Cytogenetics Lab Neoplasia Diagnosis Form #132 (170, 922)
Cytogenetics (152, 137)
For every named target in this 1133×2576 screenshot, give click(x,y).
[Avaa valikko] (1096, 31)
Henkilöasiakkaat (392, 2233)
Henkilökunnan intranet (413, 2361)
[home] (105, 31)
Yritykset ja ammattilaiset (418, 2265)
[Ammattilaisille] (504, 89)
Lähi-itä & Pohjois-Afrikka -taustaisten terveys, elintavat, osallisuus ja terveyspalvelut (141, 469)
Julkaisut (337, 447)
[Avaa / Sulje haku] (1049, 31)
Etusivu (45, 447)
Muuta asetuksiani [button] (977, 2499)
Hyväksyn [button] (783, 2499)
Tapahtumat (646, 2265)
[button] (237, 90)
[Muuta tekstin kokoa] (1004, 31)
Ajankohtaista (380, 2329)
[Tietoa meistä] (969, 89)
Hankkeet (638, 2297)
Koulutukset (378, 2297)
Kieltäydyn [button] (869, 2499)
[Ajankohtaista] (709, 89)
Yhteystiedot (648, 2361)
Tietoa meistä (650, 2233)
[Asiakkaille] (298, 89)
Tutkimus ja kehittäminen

━━━

#### [To do]
Give back, unchanged, the line containing "Ajankohtaista (380, 2329)" and each line that comes after it in the entries above, ending with the last.

#### [Solution below]
Ajankohtaista (380, 2329)
[Tietoa meistä] (969, 89)
Hankkeet (638, 2297)
Koulutukset (378, 2297)
Kieltäydyn [button] (869, 2499)
[Ajankohtaista] (709, 89)
Yhteystiedot (648, 2361)
Tietoa meistä (650, 2233)
[Asiakkaille] (298, 89)
Tutkimus ja kehittäminen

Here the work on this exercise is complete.